DJ charts have long been a fixture of the electronic music movement. Charts serve a simple purpose: to recommend music. I haven’t seen it mentioned before, but I suspect that the widespread popularity of top tens is at least partially rooted in the fact that they transcend language. Absolutely anyone can figure out what a top ten is all about with very little explanation required. As it translates well across national boundaries, the top ten can be considered basic currency in a global economy of taste and preference.
Unfortunately, the top ten format has earned a terrible reputation in recent years, particularly in the psytrance scene. I blame this on the ludicrous way in which music traders used the format to boast about what “unreleased killers” they had access to, many of which were probably fabricated. Print publications were relatively unaffected by this trend but the open and unregulated community spaces of the Internet gave rise to a virtual arms race of avarice and stupidity. As a result, many psytrance forums expunged top tens entirely in 2003 and 2004—and the focus shifted to in-depth and authoritative reviews for a while.

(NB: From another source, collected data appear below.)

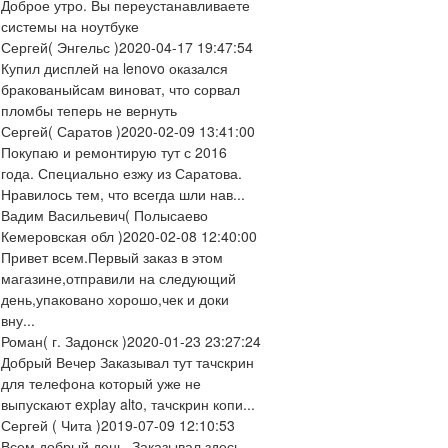
Доброе утро. Вы переустанавливаете
системы на ноутбуке
Сергей
( Энгельс )
2020-04-17 19:47:54
Купил дисплей на lenovo оказался
бракованыйсам виноват, что сорвал
пломбы теперь не вернуть
Сергей
( Саратов )
2020-02-09 13:41:00
Покупаю и ремонтирую тут с 2016
года. Специально езжу из Саратова.
Нравилось тем, что всегда шли нав...
Вадим Васильевич
( Полысаево
Кемеровская обл )
2020-02-08 12:40:00
Привет всем.Первый заказ в этом
магазине,отправили на следующий
день,упаковано хорошо,чек и доки
вну...
Роман
( г. Задонск )
2020-01-23 23:27:24
Добрый Вечер Заказывал тут тачскрин
для телефона который уже не
выпускают explay alto, тачскрин копи...
Сергей
( Чита )
2019-07-09 12:10:53
Всем добрый день. Заказывал здесь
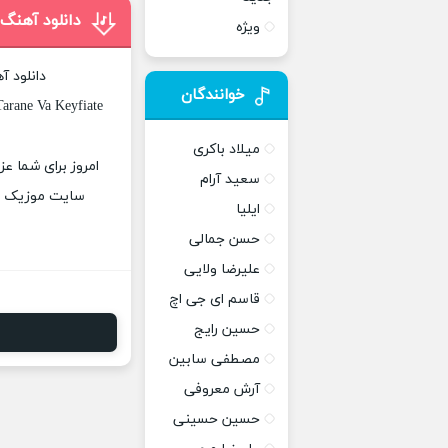
دانلود آهنگ
ویژه
دانلود آ
خوانندگان
arane Va Keyfiate
میلاد باکری
امروز برای شما عز
سعید آرام
سایت موزیک پات
ایلیا
حسن جمالی
علیرضا ولایی
قاسم ای جی اچ
حسین رایج
مصطفی سابین
آرش معروفی
حسین حسینی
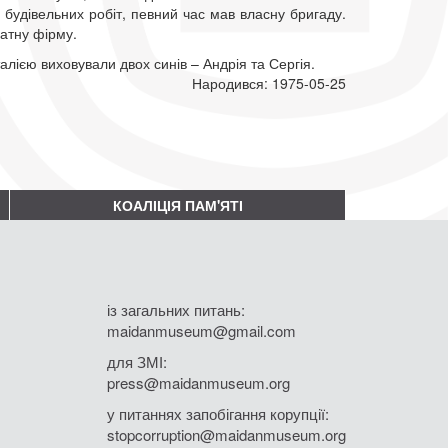
 будівельних робіт, певний час мав власну бригаду.
ватну фірму.
лією виховували двох синів – Андрія та Сергія.
Народився: 1975-05-25
КОАЛІЦІЯ ПАМ'ЯТІ
із загальних питань:
maidanmuseum@gmail.com
для ЗМІ:
press@maidanmuseum.org
у питаннях запобігання корупції:
stopcorruption@maidanmuseum.org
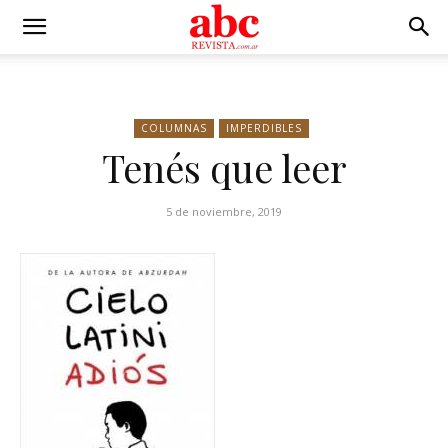
COLUMNAS
IMPERDIBLES
Tenés que leer
5 de noviembre, 2019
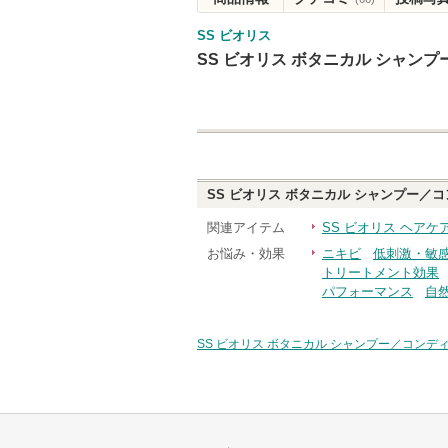
SS ビオリス
SS ビオリス ボタニカル シャン
SS ビオリス ボタニカル シャンプー／
関連アイテム
SS ビオリス ヘア
お悩み・効果
ニキビ
低刺激・敏
トリートメント効果
パフォーマンス
自
SS ビオリス ボタニカル シャンプー／コンデ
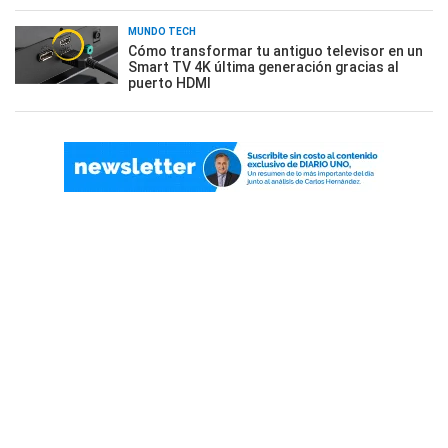
MUNDO TECH
Cómo transformar tu antiguo televisor en un
Smart TV 4K última generación gracias al
puerto HDMI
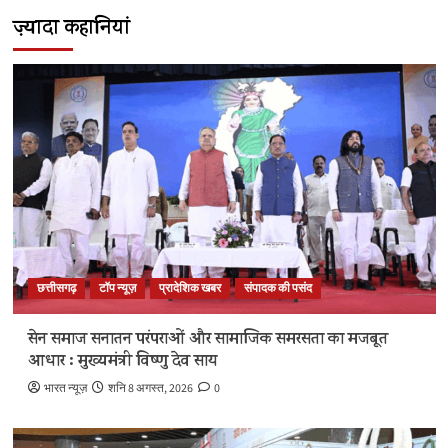
ज़्यादा कहानियां
छत्तीसगढ़
टॉप न्यूज़
प्रादेशिक खबर
संपादक की पसंद
सेन समाज सनातन परंपराओं और सामाजिक समरसता का मजबूत
आधार : मुख्यमंत्री विष्णु देव साय
भारत न्यूज़
शनि 8 अगस्त, 2026
0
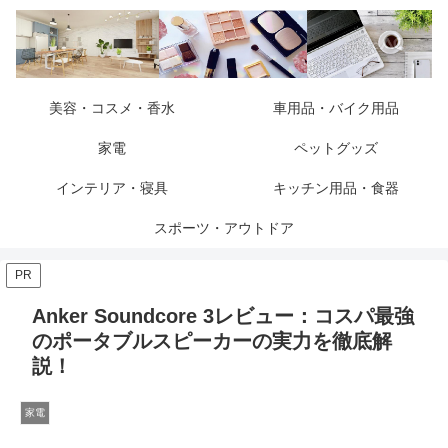
美容・コスメ・香水
車用品・バイク用品
家電
ペットグッズ
インテリア・寝具
キッチン用品・食器
スポーツ・アウトドア
PR
Anker Soundcore 3レビュー：コスパ最強
のポータブルスピーカーの実力を徹底解
説！
家電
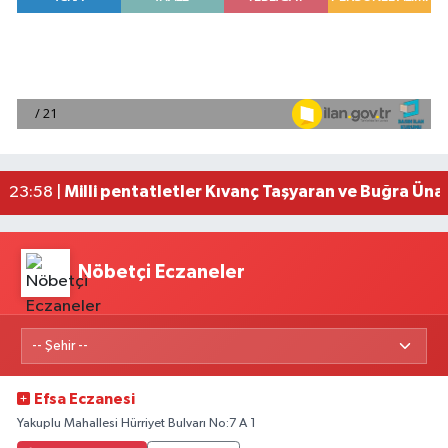
Adana'da helikopter destekli 'huzur ve güven' 
01:06 |
Mersin'de uyuşturucu operasyonunda 190 gram e
00:39 |
Adana'da silahlı saldırıda 3 kişi yaralandı
00:05 |
Fransa'dan iade edilen tarihi eserler Şam Kalesi
23:59 |
Milli pentatletler Kıvanç Taşyaran ve Buğra Üna
23:58 |
Nöbetçi Eczaneler
Efsa Eczanesi
Yakuplu Mahallesi Hürriyet Bulvarı No:7 A 1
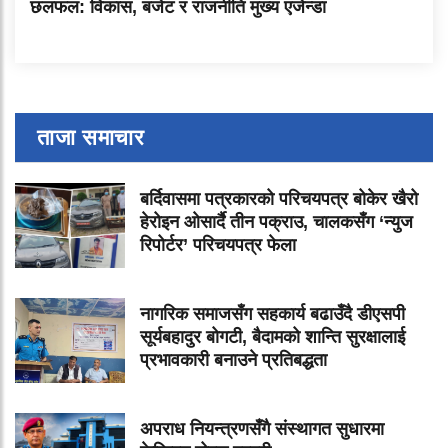
छलफल: विकास, बजेट र राजनीति मुख्य एजेन्डा
ताजा समाचार
बर्दिवासमा पत्रकारको परिचयपत्र बोकेर खैरो
हेरोइन ओसार्दै तीन पक्राउ, चालकसँग ‘न्युज
रिपोर्टर’ परिचयपत्र फेला
नागरिक समाजसँग सहकार्य बढाउँदै डीएसपी
सूर्यबहादुर बोगटी, बैदामको शान्ति सुरक्षालाई
प्रभावकारी बनाउने प्रतिबद्धता
अपराध नियन्त्रणसँगै संस्थागत सुधारमा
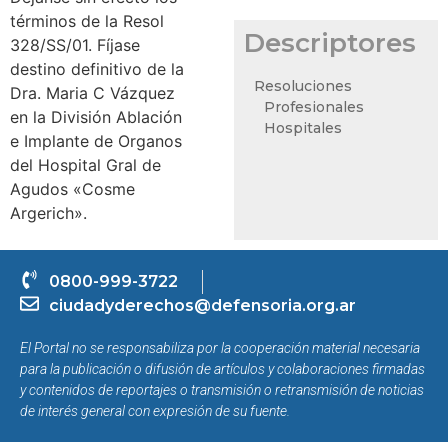
términos de la Resol
Descriptores
328/SS/01. Fíjase
destino definitivo de la
Resoluciones
Dra. Maria C Vázquez
Profesionales
en la División Ablación
Hospitales
e Implante de Organos
del Hospital Gral de
Agudos «Cosme
Argerich».
0800-999-3722
ciudadyderechos@defensoria.org.ar
El Portal no se responsabiliza por la cooperación material necesaria
para la publicación o difusión de artículos y colaboraciones firmadas
y contenidos de reportajes o transmisión o retransmisión de noticias
de interés general con expresión de su fuente.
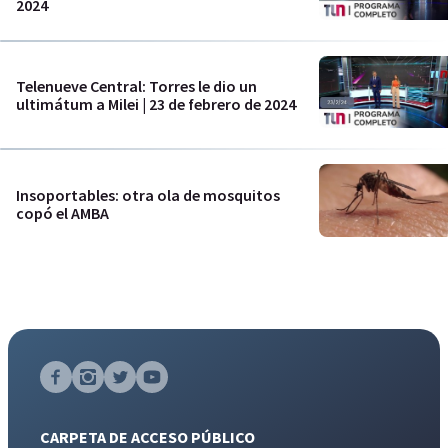
2024
Telenueve Central: Torres le dio un
ultimátum a Milei | 23 de febrero de 2024
Insoportables: otra ola de mosquitos
copó el AMBA
CARPETA DE ACCESO PÚBLICO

Top tens are still published here and there—I think you can still find them in the pages of Mushroom Magazine, for instance—but their importance has waned. Part of it may be that many psytrance fans have a lingering disdain for the format, or perhaps the way in which we recommend music to each other has changed?
Still, I wonder if the cursory dismissal of top tens as pointless and lame is somewhat short-sighted. Top tens have a few good things going for them: they are easy to compile, and anyone can grasp their meaning. Not only that, but human beings love lists. If we avoid the pitfalls of making a top ten chart—the tendency to glorify the unobtainable, for instance—perhaps they can serve a useful function after all. As some have observed, fewer and fewer authors (myself included) are publishing those unnecessarily thorough psytrance reviews that were so popular over the last few years. All summer long I have struggled to complete a serious review of, well, anything, and the idea of whipping up a top ten has grown more and more appealing. If what we’re really trying to do is recommend music, why not bring it back to basics?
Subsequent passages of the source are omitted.